▶ [Exercise description]: Among the entries below, only the lines from the one with "ncreíblemente adaptables que" through the one with "und über localhost im Browser aufgerufen." are to be retyped, exactly and without pictures.

BEGIN

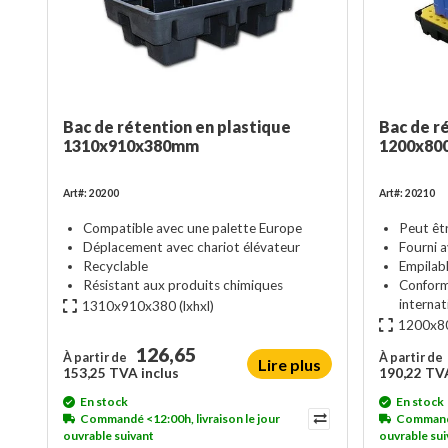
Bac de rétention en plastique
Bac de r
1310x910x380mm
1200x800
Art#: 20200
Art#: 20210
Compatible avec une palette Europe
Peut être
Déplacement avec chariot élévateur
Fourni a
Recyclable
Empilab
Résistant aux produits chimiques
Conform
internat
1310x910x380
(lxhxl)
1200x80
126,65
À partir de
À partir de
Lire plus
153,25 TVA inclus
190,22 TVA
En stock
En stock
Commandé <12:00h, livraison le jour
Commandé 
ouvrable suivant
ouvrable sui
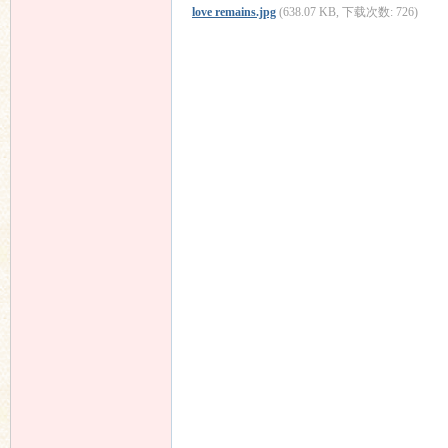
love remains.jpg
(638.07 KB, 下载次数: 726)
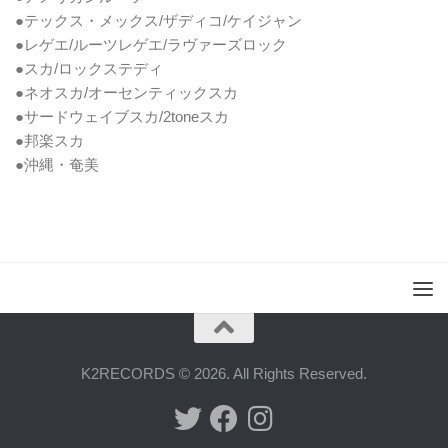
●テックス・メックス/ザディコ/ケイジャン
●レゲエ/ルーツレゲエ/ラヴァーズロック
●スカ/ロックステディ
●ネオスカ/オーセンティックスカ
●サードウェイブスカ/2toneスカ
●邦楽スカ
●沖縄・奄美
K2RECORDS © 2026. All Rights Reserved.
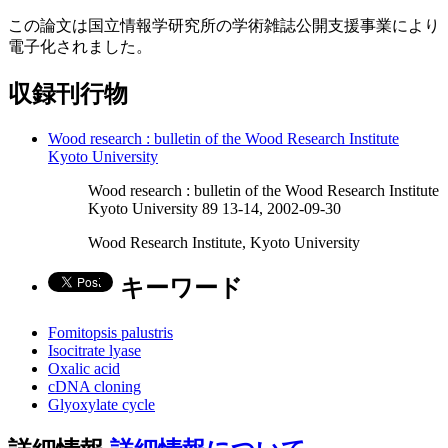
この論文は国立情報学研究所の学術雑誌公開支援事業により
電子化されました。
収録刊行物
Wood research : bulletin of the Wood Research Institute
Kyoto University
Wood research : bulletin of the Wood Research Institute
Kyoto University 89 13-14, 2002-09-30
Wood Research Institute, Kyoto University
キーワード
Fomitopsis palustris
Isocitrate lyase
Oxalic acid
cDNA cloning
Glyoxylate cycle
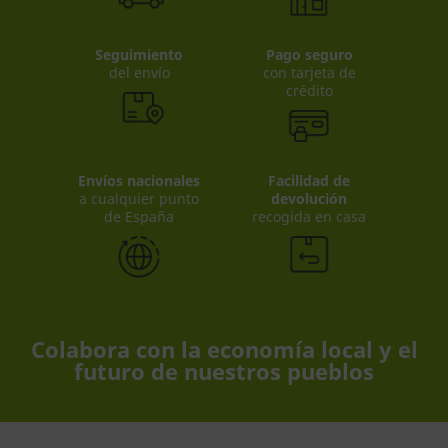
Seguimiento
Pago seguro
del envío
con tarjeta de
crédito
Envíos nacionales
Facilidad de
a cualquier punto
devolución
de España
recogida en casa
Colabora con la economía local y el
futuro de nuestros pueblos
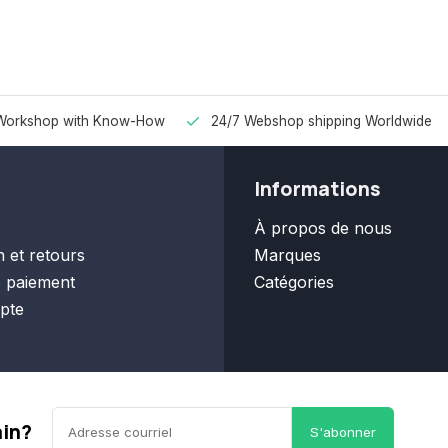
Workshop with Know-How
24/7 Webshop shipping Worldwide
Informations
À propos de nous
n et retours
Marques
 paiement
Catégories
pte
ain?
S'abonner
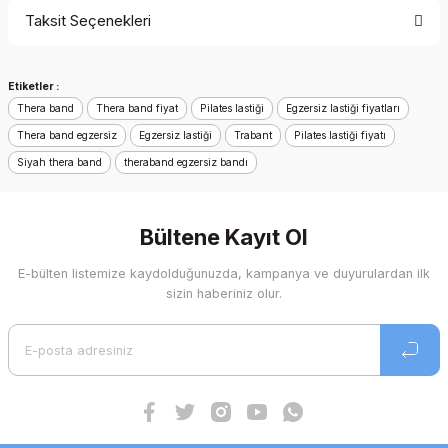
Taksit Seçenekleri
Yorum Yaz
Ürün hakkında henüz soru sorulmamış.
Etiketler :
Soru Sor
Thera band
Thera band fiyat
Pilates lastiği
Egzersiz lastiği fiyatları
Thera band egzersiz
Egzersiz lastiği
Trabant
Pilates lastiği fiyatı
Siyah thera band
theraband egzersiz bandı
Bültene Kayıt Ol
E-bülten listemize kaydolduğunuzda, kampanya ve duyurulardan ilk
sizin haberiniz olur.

END
BEGIN

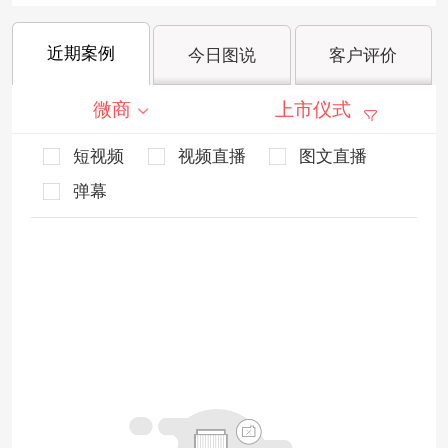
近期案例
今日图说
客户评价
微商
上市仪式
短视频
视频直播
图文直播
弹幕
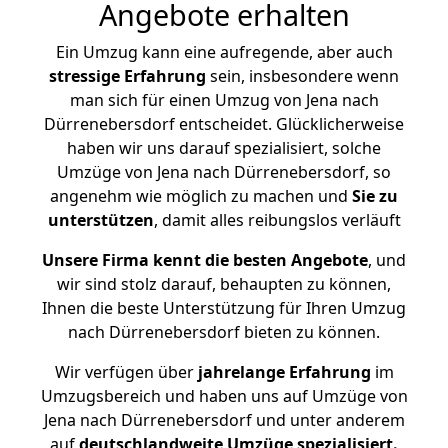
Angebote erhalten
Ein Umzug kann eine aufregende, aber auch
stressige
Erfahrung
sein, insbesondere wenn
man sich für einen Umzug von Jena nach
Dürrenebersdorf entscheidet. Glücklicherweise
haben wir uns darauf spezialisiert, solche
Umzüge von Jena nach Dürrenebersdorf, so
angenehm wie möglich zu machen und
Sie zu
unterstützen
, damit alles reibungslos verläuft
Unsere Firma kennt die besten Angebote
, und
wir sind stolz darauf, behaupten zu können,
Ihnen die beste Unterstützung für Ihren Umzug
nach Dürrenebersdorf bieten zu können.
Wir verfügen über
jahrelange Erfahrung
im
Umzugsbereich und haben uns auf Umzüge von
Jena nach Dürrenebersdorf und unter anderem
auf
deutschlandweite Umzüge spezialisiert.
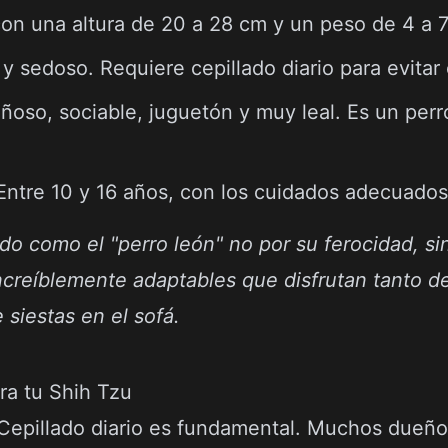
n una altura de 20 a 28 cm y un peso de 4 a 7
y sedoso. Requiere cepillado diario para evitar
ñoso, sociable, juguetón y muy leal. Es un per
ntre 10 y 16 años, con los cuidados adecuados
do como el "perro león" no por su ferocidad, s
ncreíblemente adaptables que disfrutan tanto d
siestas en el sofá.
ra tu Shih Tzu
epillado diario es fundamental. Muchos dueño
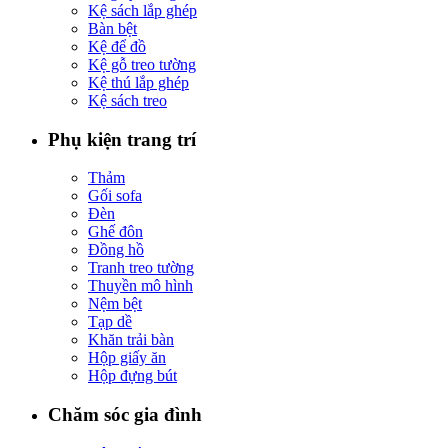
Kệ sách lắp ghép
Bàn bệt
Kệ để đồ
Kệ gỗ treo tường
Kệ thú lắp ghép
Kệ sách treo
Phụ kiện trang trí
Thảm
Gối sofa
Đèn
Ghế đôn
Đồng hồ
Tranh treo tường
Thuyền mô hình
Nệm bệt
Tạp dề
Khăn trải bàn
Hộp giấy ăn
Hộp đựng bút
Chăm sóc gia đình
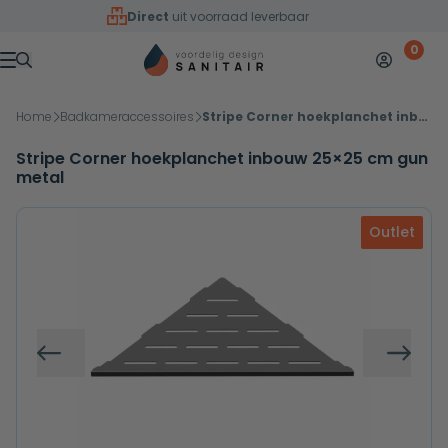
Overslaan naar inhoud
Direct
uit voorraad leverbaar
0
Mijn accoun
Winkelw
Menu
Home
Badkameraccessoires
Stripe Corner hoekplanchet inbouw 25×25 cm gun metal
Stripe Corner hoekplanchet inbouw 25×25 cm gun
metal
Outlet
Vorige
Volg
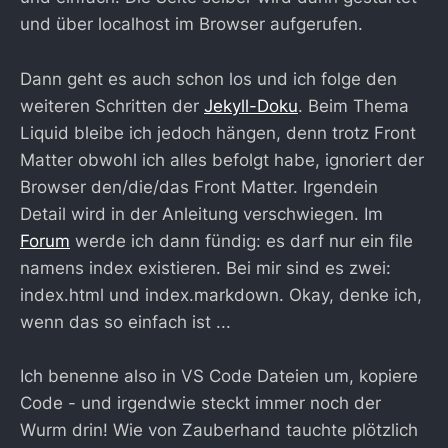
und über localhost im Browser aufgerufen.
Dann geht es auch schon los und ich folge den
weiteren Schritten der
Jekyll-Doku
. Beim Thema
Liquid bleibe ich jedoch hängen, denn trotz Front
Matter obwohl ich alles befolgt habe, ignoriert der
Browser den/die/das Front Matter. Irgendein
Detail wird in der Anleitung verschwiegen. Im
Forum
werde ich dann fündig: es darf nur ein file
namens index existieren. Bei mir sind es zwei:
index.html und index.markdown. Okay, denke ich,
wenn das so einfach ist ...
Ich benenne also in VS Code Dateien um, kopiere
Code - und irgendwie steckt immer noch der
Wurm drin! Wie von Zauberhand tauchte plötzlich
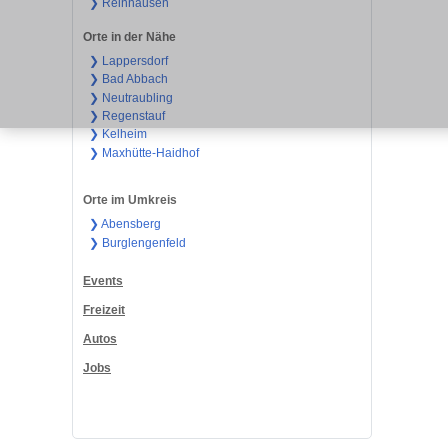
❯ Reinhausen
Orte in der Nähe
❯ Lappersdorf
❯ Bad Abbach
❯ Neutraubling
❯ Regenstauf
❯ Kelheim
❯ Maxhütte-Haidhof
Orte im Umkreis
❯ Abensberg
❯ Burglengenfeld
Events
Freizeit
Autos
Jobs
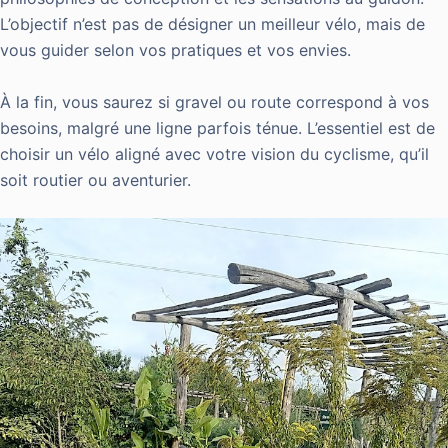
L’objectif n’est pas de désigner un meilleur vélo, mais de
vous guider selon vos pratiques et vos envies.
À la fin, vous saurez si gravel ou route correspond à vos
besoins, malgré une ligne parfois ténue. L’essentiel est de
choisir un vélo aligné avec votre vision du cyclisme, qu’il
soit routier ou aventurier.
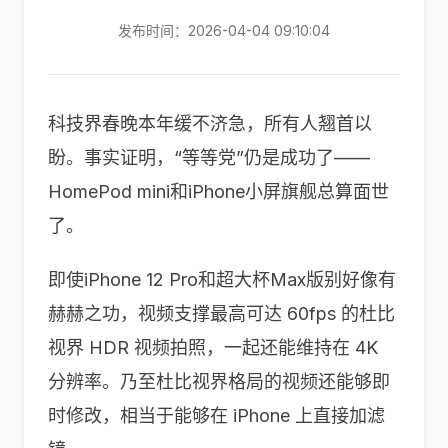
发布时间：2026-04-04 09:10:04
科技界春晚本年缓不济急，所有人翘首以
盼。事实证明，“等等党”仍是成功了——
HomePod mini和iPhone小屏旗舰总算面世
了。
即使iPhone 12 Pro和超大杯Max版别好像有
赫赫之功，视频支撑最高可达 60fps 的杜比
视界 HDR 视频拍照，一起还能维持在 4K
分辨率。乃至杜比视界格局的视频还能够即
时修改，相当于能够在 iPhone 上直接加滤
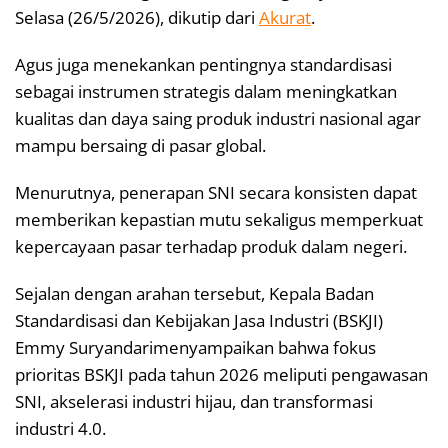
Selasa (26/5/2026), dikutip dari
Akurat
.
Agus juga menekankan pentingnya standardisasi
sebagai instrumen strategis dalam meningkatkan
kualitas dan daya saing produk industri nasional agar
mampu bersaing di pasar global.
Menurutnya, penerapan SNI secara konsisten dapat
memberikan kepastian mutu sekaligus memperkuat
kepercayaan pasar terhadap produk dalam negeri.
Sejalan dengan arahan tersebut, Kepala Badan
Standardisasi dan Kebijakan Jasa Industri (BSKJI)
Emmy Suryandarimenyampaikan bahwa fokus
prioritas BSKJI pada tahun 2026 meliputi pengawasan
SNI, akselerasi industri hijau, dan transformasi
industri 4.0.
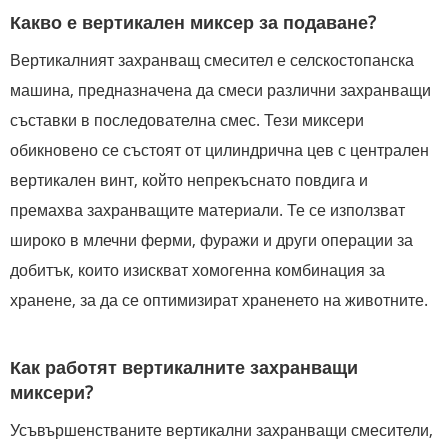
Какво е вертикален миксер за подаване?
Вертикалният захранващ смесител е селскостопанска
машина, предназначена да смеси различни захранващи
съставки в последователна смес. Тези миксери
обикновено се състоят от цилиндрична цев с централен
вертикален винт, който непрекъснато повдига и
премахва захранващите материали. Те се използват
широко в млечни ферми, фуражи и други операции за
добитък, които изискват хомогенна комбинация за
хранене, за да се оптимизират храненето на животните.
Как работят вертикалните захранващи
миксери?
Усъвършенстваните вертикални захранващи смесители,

END

▶ [Solution to this task]:
ncreíblemente adaptables que disfrutan tanto d
siestas en el sofá.
ra tu Shih Tzu
epillado diario es fundamental. Muchos dueño
Kệ sách lắp ghép
Bàn bệt
Kệ để đồ
Kệ gỗ treo tường
Kệ thú lắp ghép
Kệ sách treo
Phụ kiện trang trí
Thảm
Gối sofa
Đèn
Ghế đôn
Đồng hồ
Tranh treo tường
Thuyền mô hình
Nệm bệt
Tạp dề
Khăn trải bàn
Hộp giấy ăn
Hộp đựng bút
Chăm sóc gia đình
Overslaan naar inhoud
Direct
uit voorraad leverbaar
0
Mijn accoun
Winkelw
Menu
Home
Badkameraccessoires
Stripe Corner hoekplanchet inbouw 25×25 cm gun metal
Stripe Corner hoekplanchet inbouw 25×25 cm gun
metal
Outlet
Vorige
Volg
und über localhost im Browser aufgerufen.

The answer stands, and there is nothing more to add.